Task: The expected output is each line below containing "lifestyle", copied in full.

START Input data

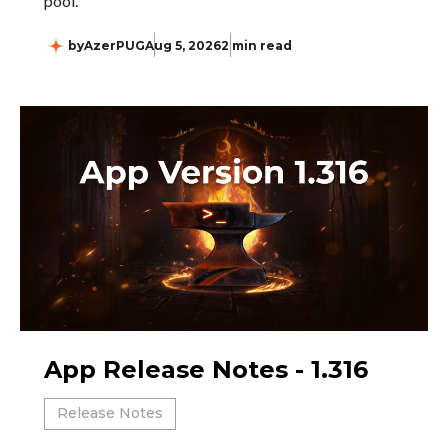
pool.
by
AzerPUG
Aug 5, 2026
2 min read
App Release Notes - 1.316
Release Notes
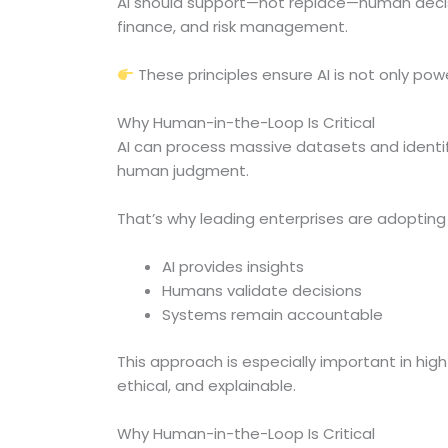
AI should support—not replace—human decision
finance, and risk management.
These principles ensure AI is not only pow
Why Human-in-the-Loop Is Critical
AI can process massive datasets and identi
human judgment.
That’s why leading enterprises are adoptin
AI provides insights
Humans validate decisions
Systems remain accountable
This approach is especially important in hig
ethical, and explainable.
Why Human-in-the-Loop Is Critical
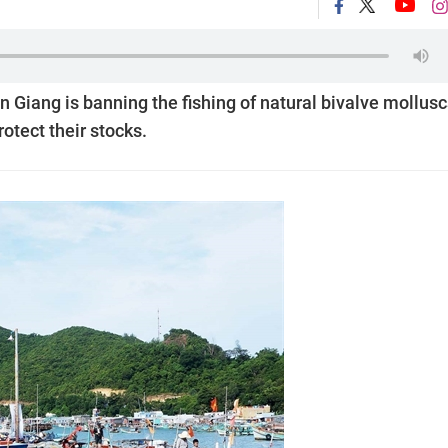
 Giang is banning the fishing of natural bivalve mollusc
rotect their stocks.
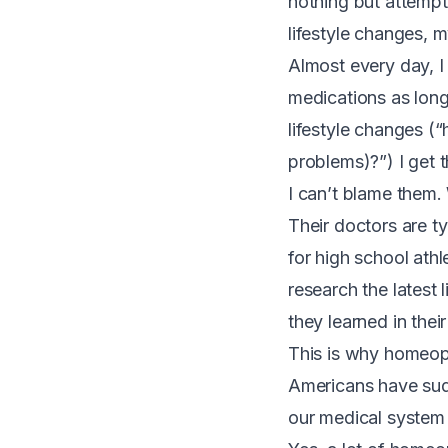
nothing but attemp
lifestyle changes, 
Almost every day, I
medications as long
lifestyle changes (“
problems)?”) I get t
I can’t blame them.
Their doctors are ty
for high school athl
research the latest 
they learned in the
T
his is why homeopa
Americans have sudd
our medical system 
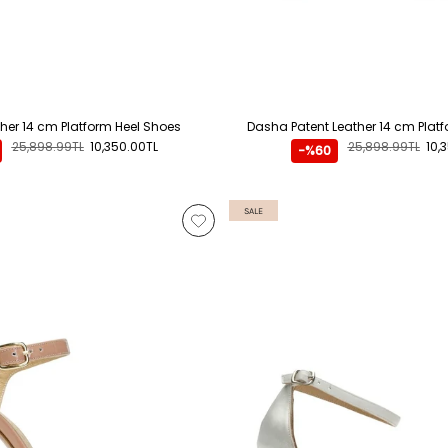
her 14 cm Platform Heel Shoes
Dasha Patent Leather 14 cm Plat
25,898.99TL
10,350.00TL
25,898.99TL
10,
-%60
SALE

END Input data

Solution for this problem:
lifestyle changes, 
lifestyle changes (“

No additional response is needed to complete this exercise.